▶ _Work instruction_: Output exactly, and only, the stretch of lines beginning at the line with "Προσθέστε ένα σχόλιο" and ending at the last line of the listing below. Drop the pictures.
::::
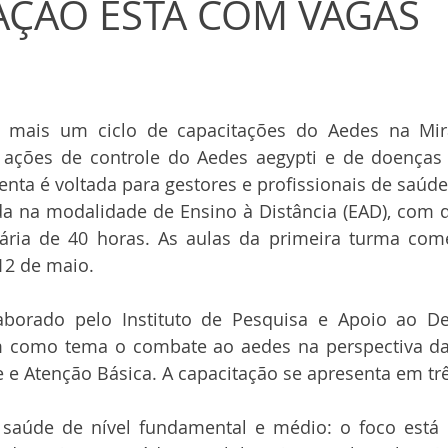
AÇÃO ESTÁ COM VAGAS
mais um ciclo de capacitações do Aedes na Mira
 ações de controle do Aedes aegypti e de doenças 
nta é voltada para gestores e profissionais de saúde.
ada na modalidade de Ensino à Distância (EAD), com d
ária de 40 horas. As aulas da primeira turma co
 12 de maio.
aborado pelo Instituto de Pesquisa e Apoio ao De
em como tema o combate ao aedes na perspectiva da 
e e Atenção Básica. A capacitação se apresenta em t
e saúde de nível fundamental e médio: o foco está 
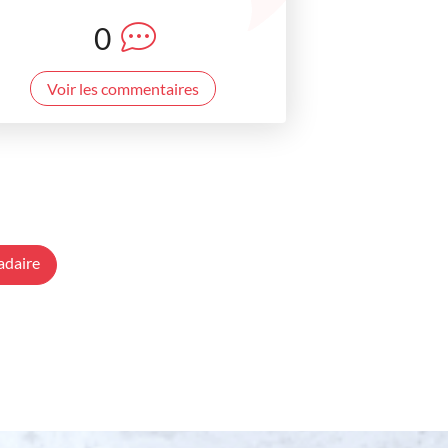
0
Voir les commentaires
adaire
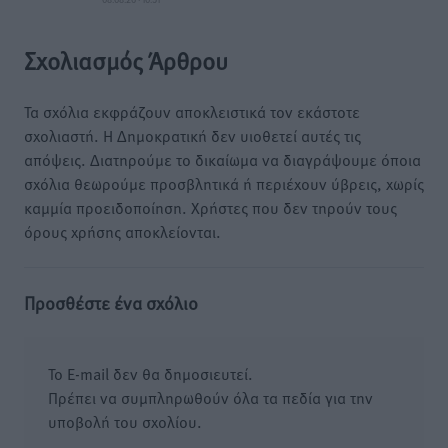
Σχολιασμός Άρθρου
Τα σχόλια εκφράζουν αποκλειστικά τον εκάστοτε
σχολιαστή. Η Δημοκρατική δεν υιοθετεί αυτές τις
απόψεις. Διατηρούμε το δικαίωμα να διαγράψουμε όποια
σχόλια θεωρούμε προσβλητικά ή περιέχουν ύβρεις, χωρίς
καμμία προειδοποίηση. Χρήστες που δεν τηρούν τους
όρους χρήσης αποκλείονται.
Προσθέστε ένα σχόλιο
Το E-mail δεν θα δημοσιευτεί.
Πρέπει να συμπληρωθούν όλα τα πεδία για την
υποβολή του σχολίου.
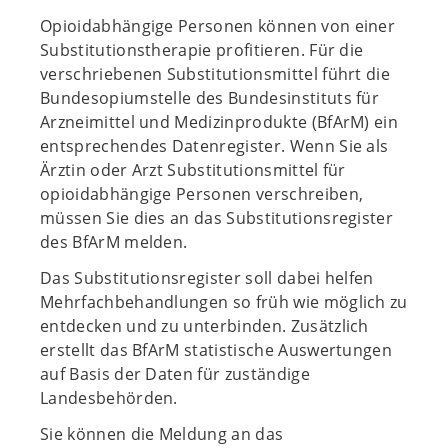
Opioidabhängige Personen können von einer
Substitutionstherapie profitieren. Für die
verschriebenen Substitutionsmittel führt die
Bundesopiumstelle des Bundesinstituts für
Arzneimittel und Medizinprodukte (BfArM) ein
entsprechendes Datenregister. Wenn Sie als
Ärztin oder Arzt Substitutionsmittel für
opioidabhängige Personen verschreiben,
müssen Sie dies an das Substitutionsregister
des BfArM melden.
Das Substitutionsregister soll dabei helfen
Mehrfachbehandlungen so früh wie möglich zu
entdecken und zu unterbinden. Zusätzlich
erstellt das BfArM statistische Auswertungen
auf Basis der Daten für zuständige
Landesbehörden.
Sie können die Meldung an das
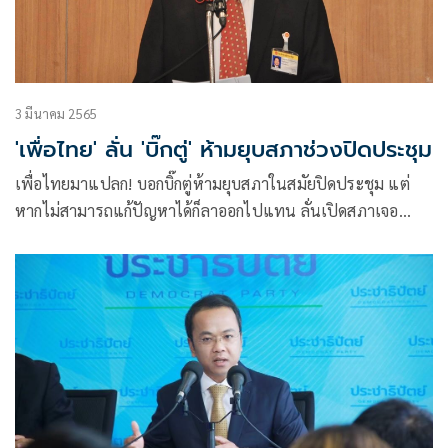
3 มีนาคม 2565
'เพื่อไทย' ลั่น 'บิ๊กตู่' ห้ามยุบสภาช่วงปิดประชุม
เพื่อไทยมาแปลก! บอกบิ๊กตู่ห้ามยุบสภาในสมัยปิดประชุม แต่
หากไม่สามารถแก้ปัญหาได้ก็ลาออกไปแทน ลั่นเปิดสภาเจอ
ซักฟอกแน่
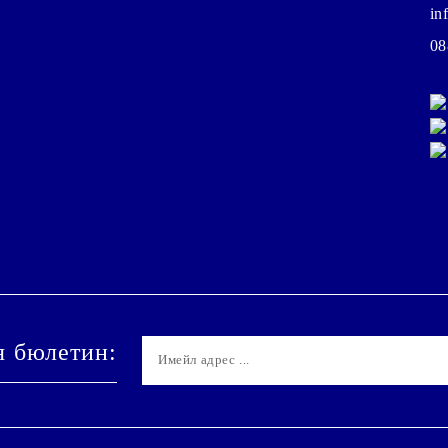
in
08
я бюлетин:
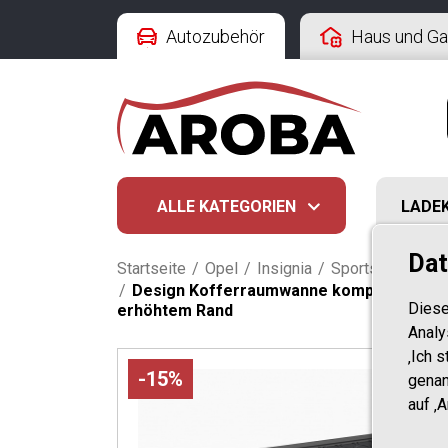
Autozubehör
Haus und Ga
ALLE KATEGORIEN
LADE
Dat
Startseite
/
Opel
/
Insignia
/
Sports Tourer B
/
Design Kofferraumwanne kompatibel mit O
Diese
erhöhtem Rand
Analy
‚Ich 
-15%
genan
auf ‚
::::
▶ _Your response_:
Προσθέστε ένα σχόλιο
Το E-mail δεν θα δημοσιευτεί.
Πρέπει να συμπληρωθούν όλα τα πεδία για την
υποβολή του σχολίου.
Opioidabhängige Personen können von einer
Substitutionstherapie profitieren. Für die
verschriebenen Substitutionsmittel führt die
Bundesopiumstelle des Bundesinstituts für
Arzneimittel und Medizinprodukte (BfArM) ein
entsprechendes Datenregister. Wenn Sie als
Ärztin oder Arzt Substitutionsmittel für
opioidabhängige Personen verschreiben,
müssen Sie dies an das Substitutionsregister
des BfArM melden.
Das Substitutionsregister soll dabei helfen
Mehrfachbehandlungen so früh wie möglich zu
entdecken und zu unterbinden. Zusätzlich
erstellt das BfArM statistische Auswertungen
auf Basis der Daten für zuständige
Landesbehörden.
Sie können die Meldung an das
3 มีนาคม 2565
'เพื่อไทย' ลั่น 'บิ๊กตู่' ห้ามยุบสภาช่วงปิดประชุม
เพื่อไทยมาแปลก! บอกบิ๊กตู่ห้ามยุบสภาในสมัยปิดประชุม แต่
หากไม่สามารถแก้ปัญหาได้ก็ลาออกไปแทน ลั่นเปิดสภาเจอ
ซักฟอกแน่
in
08
я бюлетин:
Autozubehör
Haus und Ga
ALLE KATEGORIEN
LADE
Dat
Startseite
/
Opel
/
Insignia
/
Sports Tourer B
/
Design Kofferraumwanne kompatibel mit O
Diese
erhöhtem Rand
Analy
‚Ich 
-15%
genan
auf ‚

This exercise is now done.